St. Louis Post-Dispatch

HBO has a big night planned for viewers on Sunday, serving up two premieres and a big return in an attempt to make sure nobody feels the loss of “Game of Thrones,” which ended its season last Sunday along with “Silicon Valley” and “Veep.”

But the satisfaction is limited. Season 2 of “True Detective” is as slow as molasses, and just as dark, in its first hours. And while the two new comedies that follow, “Ballers” and “The Brink,” have their moments, neither provides a lot of laughs.

In its first season, “True Detective” gave us movie stars (Matthew McConaughey and Woody Harrelson) slumming, plus oddball humor and a weird, twisty crime. Only Harrelson’s all-in performance as quotable philosopher-cop Martin Hart really held up through all eight episodes, but “True Detective” creator Nic Pizzolatto deserved all the acclaim he got for essentially reinventing “Dragnet.”

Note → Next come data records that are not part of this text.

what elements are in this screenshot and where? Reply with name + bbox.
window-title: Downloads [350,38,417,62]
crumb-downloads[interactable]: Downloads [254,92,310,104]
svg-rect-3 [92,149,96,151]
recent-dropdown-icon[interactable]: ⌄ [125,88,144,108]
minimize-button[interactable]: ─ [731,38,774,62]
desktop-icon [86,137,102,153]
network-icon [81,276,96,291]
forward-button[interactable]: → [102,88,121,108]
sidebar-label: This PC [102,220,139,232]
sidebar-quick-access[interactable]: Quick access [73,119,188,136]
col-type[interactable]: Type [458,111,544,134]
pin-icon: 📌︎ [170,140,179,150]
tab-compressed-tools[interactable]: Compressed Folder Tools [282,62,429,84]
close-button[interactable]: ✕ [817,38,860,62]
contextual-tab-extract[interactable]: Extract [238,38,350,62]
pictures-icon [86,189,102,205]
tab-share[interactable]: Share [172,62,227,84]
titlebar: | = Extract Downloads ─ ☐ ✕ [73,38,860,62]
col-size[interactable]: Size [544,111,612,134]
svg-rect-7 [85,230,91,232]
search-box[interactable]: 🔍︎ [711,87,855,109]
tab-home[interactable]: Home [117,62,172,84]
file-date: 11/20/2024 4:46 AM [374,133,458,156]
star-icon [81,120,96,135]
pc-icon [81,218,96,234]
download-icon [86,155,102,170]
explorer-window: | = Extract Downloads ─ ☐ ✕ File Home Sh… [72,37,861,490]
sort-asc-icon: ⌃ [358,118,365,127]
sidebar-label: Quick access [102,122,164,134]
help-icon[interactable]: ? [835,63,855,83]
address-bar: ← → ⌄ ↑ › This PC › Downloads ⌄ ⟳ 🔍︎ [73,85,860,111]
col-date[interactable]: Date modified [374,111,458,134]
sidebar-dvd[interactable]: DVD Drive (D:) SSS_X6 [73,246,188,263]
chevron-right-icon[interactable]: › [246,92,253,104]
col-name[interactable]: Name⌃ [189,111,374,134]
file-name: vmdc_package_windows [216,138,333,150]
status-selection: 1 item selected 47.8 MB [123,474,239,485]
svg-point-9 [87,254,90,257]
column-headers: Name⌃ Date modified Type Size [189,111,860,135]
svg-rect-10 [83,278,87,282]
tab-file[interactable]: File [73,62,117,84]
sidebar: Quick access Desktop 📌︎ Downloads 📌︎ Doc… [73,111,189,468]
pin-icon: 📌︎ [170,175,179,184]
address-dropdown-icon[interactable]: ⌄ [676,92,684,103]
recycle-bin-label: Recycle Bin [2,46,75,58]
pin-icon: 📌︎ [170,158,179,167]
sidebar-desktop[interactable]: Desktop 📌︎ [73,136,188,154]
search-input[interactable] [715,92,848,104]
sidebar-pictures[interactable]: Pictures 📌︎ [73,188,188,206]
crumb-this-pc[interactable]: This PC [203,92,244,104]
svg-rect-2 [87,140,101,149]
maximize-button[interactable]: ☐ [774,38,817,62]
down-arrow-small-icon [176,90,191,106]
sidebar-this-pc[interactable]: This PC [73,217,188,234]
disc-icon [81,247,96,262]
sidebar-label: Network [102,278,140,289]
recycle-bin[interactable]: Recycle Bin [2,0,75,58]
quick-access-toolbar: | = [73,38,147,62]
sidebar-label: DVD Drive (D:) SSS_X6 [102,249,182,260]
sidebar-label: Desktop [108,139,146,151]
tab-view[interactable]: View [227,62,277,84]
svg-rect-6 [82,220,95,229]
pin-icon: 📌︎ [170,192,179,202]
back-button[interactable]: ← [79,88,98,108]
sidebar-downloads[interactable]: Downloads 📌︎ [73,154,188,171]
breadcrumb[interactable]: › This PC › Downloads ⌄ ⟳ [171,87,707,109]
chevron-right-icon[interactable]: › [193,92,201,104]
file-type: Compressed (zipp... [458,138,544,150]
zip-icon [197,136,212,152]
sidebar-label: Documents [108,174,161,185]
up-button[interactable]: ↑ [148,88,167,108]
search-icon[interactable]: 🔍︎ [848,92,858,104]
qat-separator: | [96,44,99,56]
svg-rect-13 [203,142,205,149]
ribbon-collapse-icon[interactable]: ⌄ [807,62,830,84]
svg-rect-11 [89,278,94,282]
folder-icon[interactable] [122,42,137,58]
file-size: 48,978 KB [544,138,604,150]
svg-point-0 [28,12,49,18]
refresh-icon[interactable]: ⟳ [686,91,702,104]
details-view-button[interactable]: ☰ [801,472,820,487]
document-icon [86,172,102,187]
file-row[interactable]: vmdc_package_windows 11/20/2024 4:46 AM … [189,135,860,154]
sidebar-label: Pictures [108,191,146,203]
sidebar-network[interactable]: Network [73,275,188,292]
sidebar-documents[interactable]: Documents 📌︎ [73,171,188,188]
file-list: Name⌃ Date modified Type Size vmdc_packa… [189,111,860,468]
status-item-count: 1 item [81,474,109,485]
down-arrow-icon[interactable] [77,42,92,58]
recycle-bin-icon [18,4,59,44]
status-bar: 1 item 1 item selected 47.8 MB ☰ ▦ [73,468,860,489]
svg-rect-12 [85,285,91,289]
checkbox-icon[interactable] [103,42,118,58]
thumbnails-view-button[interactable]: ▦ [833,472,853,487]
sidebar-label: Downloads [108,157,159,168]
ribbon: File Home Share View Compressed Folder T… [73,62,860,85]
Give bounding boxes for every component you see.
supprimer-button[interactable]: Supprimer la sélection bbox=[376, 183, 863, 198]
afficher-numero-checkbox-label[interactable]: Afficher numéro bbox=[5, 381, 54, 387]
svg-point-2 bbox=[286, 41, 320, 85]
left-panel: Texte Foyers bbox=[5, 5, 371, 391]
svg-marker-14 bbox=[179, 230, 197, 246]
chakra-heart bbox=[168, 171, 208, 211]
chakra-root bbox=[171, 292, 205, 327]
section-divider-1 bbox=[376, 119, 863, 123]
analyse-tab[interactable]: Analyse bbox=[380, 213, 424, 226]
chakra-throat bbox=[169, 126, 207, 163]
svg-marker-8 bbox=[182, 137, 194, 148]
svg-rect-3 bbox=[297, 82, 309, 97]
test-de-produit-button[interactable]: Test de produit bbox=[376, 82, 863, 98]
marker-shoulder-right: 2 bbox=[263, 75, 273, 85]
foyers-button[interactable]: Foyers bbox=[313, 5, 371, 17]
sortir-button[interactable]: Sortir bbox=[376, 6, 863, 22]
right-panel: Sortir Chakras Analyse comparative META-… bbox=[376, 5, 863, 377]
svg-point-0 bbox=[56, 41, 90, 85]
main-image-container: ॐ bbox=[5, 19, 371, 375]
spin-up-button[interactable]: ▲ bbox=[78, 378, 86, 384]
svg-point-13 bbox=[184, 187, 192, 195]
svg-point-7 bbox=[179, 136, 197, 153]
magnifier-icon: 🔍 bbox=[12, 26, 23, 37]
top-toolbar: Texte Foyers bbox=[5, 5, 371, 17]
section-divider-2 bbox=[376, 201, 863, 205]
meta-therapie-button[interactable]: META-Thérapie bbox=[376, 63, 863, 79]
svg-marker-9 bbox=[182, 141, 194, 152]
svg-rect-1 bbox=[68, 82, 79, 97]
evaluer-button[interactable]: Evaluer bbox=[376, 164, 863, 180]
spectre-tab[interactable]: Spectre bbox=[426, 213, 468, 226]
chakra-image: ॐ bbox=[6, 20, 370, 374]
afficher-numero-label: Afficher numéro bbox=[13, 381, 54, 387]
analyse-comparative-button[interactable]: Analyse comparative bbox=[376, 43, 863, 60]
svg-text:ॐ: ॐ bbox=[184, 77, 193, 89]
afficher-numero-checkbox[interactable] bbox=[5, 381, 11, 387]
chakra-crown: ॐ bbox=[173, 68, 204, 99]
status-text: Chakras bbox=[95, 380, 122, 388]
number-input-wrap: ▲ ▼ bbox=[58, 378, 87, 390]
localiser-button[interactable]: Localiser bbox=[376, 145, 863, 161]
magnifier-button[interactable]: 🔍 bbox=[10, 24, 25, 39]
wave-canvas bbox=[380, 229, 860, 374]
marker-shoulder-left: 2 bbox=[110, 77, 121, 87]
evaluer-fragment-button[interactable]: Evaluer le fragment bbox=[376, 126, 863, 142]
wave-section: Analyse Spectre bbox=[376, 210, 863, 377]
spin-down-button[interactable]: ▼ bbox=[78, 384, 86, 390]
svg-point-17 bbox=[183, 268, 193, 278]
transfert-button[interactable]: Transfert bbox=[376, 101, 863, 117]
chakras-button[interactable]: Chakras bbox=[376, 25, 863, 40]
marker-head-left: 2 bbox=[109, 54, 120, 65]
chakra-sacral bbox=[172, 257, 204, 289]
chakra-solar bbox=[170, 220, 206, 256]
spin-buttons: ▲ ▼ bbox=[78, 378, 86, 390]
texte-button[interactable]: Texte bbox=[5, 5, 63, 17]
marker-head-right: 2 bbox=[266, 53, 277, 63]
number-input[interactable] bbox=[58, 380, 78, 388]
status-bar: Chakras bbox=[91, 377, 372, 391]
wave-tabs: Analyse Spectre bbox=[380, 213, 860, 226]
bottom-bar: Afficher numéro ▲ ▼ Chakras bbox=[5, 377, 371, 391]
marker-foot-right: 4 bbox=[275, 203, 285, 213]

Season 2, again written entirely by Pizzolatto, starts fresh, anthology style, with a new setting (Southern California) and new crime.

This time, the cast is even more star-heavy: Vince Vaughn as a white-collar criminal, Colin Farrell as a police detective with a drinking problem, Rachel McAdams as a sheriff’s deputy with family complications, and Taylor Kitsch as a motorcycle cop with anger issues.

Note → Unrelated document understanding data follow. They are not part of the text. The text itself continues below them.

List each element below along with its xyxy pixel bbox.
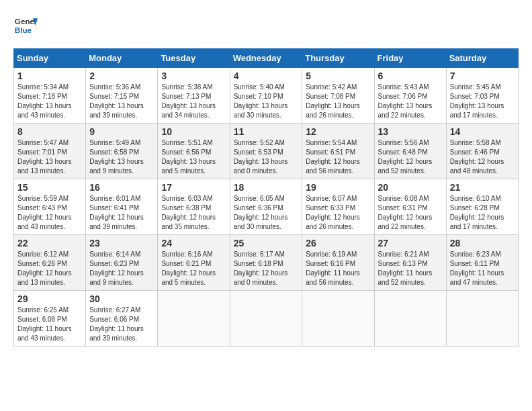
day-number: 4 (234, 71, 299, 81)
day-number: 17 (161, 182, 226, 193)
day-info: Sunrise: 6:12 AMSunset: 6:26 PMDaylight:… (17, 250, 82, 287)
day-info: Sunrise: 6:03 AMSunset: 6:38 PMDaylight:… (161, 194, 226, 232)
week-row-3: 15Sunrise: 5:59 AMSunset: 6:43 PMDayligh… (14, 179, 519, 235)
day-info: Sunrise: 5:47 AMSunset: 7:01 PMDaylight:… (17, 138, 82, 176)
day-info: Sunrise: 6:25 AMSunset: 6:08 PMDaylight:… (17, 306, 82, 343)
day-info: Sunrise: 5:40 AMSunset: 7:10 PMDaylight:… (234, 83, 299, 120)
day-number: 23 (89, 238, 154, 248)
column-header-tuesday: Tuesday (158, 49, 230, 68)
day-info: Sunrise: 6:17 AMSunset: 6:18 PMDaylight:… (234, 250, 299, 287)
day-info: Sunrise: 5:49 AMSunset: 6:58 PMDaylight:… (89, 138, 154, 176)
day-number: 14 (450, 126, 515, 137)
day-number: 26 (306, 238, 370, 248)
calendar-cell (302, 291, 374, 347)
week-row-2: 8Sunrise: 5:47 AMSunset: 7:01 PMDaylight… (14, 124, 519, 179)
column-header-saturday: Saturday (446, 49, 518, 68)
day-number: 3 (161, 71, 226, 81)
page-header: General Blue (13, 13, 519, 38)
calendar-cell: 27Sunrise: 6:21 AMSunset: 6:13 PMDayligh… (374, 235, 446, 291)
day-number: 21 (450, 182, 515, 193)
calendar-cell: 24Sunrise: 6:16 AMSunset: 6:21 PMDayligh… (158, 235, 230, 291)
calendar-cell: 7Sunrise: 5:45 AMSunset: 7:03 PMDaylight… (446, 68, 518, 124)
svg-text:Blue: Blue (15, 26, 32, 34)
calendar-cell: 23Sunrise: 6:14 AMSunset: 6:23 PMDayligh… (86, 235, 158, 291)
calendar-cell: 13Sunrise: 5:56 AMSunset: 6:48 PMDayligh… (374, 124, 446, 179)
day-info: Sunrise: 6:19 AMSunset: 6:16 PMDaylight:… (306, 250, 370, 287)
calendar-cell: 5Sunrise: 5:42 AMSunset: 7:08 PMDaylight… (302, 68, 374, 124)
day-number: 6 (378, 71, 443, 81)
calendar-cell: 2Sunrise: 5:36 AMSunset: 7:15 PMDaylight… (86, 68, 158, 124)
day-info: Sunrise: 5:36 AMSunset: 7:15 PMDaylight:… (89, 83, 154, 120)
day-info: Sunrise: 6:08 AMSunset: 6:31 PMDaylight:… (378, 194, 443, 232)
day-info: Sunrise: 5:45 AMSunset: 7:03 PMDaylight:… (450, 83, 515, 120)
day-number: 11 (234, 126, 299, 137)
calendar-cell: 18Sunrise: 6:05 AMSunset: 6:36 PMDayligh… (230, 179, 302, 235)
calendar-cell: 21Sunrise: 6:10 AMSunset: 6:28 PMDayligh… (446, 179, 518, 235)
calendar-cell: 25Sunrise: 6:17 AMSunset: 6:18 PMDayligh… (230, 235, 302, 291)
day-info: Sunrise: 5:59 AMSunset: 6:43 PMDaylight:… (17, 194, 82, 232)
day-number: 13 (378, 126, 443, 137)
day-number: 18 (234, 182, 299, 193)
day-number: 2 (89, 71, 154, 81)
calendar-cell: 26Sunrise: 6:19 AMSunset: 6:16 PMDayligh… (302, 235, 374, 291)
day-info: Sunrise: 6:01 AMSunset: 6:41 PMDaylight:… (89, 194, 154, 232)
column-header-sunday: Sunday (14, 49, 86, 68)
day-info: Sunrise: 6:16 AMSunset: 6:21 PMDaylight:… (161, 250, 226, 287)
day-info: Sunrise: 6:07 AMSunset: 6:33 PMDaylight:… (306, 194, 370, 232)
day-info: Sunrise: 5:58 AMSunset: 6:46 PMDaylight:… (450, 138, 515, 176)
day-number: 9 (89, 126, 154, 137)
day-number: 22 (17, 238, 82, 248)
day-info: Sunrise: 5:51 AMSunset: 6:56 PMDaylight:… (161, 138, 226, 176)
calendar-cell: 6Sunrise: 5:43 AMSunset: 7:06 PMDaylight… (374, 68, 446, 124)
day-headers-row: SundayMondayTuesdayWednesdayThursdayFrid… (14, 49, 519, 68)
day-number: 28 (450, 238, 515, 248)
day-number: 12 (306, 126, 370, 137)
calendar-cell: 3Sunrise: 5:38 AMSunset: 7:13 PMDaylight… (158, 68, 230, 124)
day-info: Sunrise: 5:52 AMSunset: 6:53 PMDaylight:… (234, 138, 299, 176)
day-number: 1 (17, 71, 82, 81)
day-info: Sunrise: 5:56 AMSunset: 6:48 PMDaylight:… (378, 138, 443, 176)
calendar-cell: 11Sunrise: 5:52 AMSunset: 6:53 PMDayligh… (230, 124, 302, 179)
day-number: 20 (378, 182, 443, 193)
day-info: Sunrise: 5:54 AMSunset: 6:51 PMDaylight:… (306, 138, 370, 176)
day-number: 16 (89, 182, 154, 193)
day-info: Sunrise: 5:34 AMSunset: 7:18 PMDaylight:… (17, 83, 82, 120)
week-row-1: 1Sunrise: 5:34 AMSunset: 7:18 PMDaylight… (14, 68, 519, 124)
column-header-thursday: Thursday (302, 49, 374, 68)
week-row-4: 22Sunrise: 6:12 AMSunset: 6:26 PMDayligh… (14, 235, 519, 291)
calendar-cell: 1Sunrise: 5:34 AMSunset: 7:18 PMDaylight… (14, 68, 86, 124)
day-info: Sunrise: 6:23 AMSunset: 6:11 PMDaylight:… (450, 250, 515, 287)
day-number: 27 (378, 238, 443, 248)
day-info: Sunrise: 5:42 AMSunset: 7:08 PMDaylight:… (306, 83, 370, 120)
calendar-table: SundayMondayTuesdayWednesdayThursdayFrid… (13, 48, 519, 347)
column-header-friday: Friday (374, 49, 446, 68)
calendar-cell: 22Sunrise: 6:12 AMSunset: 6:26 PMDayligh… (14, 235, 86, 291)
calendar-cell: 17Sunrise: 6:03 AMSunset: 6:38 PMDayligh… (158, 179, 230, 235)
calendar-cell: 16Sunrise: 6:01 AMSunset: 6:41 PMDayligh… (86, 179, 158, 235)
calendar-cell (446, 291, 518, 347)
day-info: Sunrise: 6:05 AMSunset: 6:36 PMDaylight:… (234, 194, 299, 232)
calendar-cell (158, 291, 230, 347)
day-info: Sunrise: 6:10 AMSunset: 6:28 PMDaylight:… (450, 194, 515, 232)
calendar-cell: 28Sunrise: 6:23 AMSunset: 6:11 PMDayligh… (446, 235, 518, 291)
calendar-cell: 12Sunrise: 5:54 AMSunset: 6:51 PMDayligh… (302, 124, 374, 179)
column-header-wednesday: Wednesday (230, 49, 302, 68)
calendar-cell: 14Sunrise: 5:58 AMSunset: 6:46 PMDayligh… (446, 124, 518, 179)
day-number: 24 (161, 238, 226, 248)
calendar-cell: 15Sunrise: 5:59 AMSunset: 6:43 PMDayligh… (14, 179, 86, 235)
calendar-cell: 19Sunrise: 6:07 AMSunset: 6:33 PMDayligh… (302, 179, 374, 235)
day-number: 29 (17, 293, 82, 304)
column-header-monday: Monday (86, 49, 158, 68)
calendar-cell (374, 291, 446, 347)
day-number: 10 (161, 126, 226, 137)
day-number: 7 (450, 71, 515, 81)
day-info: Sunrise: 5:43 AMSunset: 7:06 PMDaylight:… (378, 83, 443, 120)
logo-icon: General Blue (13, 13, 38, 38)
week-row-5: 29Sunrise: 6:25 AMSunset: 6:08 PMDayligh… (14, 291, 519, 347)
day-number: 15 (17, 182, 82, 193)
day-number: 5 (306, 71, 370, 81)
calendar-cell: 30Sunrise: 6:27 AMSunset: 6:06 PMDayligh… (86, 291, 158, 347)
calendar-cell: 4Sunrise: 5:40 AMSunset: 7:10 PMDaylight… (230, 68, 302, 124)
day-number: 8 (17, 126, 82, 137)
calendar-cell: 10Sunrise: 5:51 AMSunset: 6:56 PMDayligh… (158, 124, 230, 179)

The first hour is taken up mainly with introductions, and the characters rarely interact.

Vaughn, as Frank Semyon, tries to push a land deal through. Farrell, as Detective Ray Velcoro, struggles with a bullied son who might not be his and hits people whenever he gets a chance. McAdams, as Ani Bezzerides, confronts her father, leader of a mumbo-jumbo retreat, for his neglect. Kitsch (Riggins on “Friday Night Lights”), as CHiP Paul Woodrugh, rides fast and gets suspended.

Only in the final scene do three cops come together, after a grisly discovery beside a Los Angeles highway. That gets the plot rolling, but even so, it’s both a struggle and a bit of a yawn.

Following “True Detective” is “Ballers,” a sports comedy (dramedy is more like it) that’s as loud as its lead-in is muted.

Dwayne “The Rock” Johnson, as a former NFL star trying to reinvent himself as a financial manager for young players, is outstanding, easily the best thing about “Ballers.”

Johnson’s Spencer Strasmore has a lot to deal with. His own finances are pinched, and he’s reluctant to lean on friendships to get clients. Plus, despite his outward good cheer, he’s in pain from an old injury that has him gobbling pills.

Spencer wants to help young players avoid the mistakes he made, but they are almost universally self-destructive, seemingly determined to live fast and die young.

The most talented, and biggest problem, is Ricky Jerret, (John David Washington), whose fists fly too readily and land him in hot water early on. Rob Corddry plays Spencer’s jerky boss at the financial firm.

Set in Miami, “Ballers” is good at showing both the shiny high life of professional athletes and its dark, sad underbelly. But if you’re looking for laughs, keep looking.

The other new HBO comedy is “The Brink,” a political satire with Jack Black heading a cast that includes Tim Robbins, Pablo Schreiber, John Larroquette and Aasif Mandvi. The creators, brothers Roberto and Kim Benabib, have suggested that, if the show succeeds, each season will deal with a different political crisis around the world, one sending us to “the brink” of destruction.

First up, the crisis is in Pakistan, where Black is serving in the foreign service under Secretary of State Robbins, a drunken lout whose sex fantasies involve his own death. Black’s Alex Talbot couldn’t care less about politics, or Pakistan; he just wants to score drugs. And speaking of drugs, Navy pilot Zeke “Z-Pak” Tilson (Schreiber) is scoring them from his ex-wife back home and selling them to his shipmates.

Via his driver (Mandvi, who is wonderful), Alex gets information that might save the world, if he cares enough to follow through. When you think about it, that’s funny.

All three series, of course, are full of nudity, sex and strong language. This isn’t TV; it’s HBO.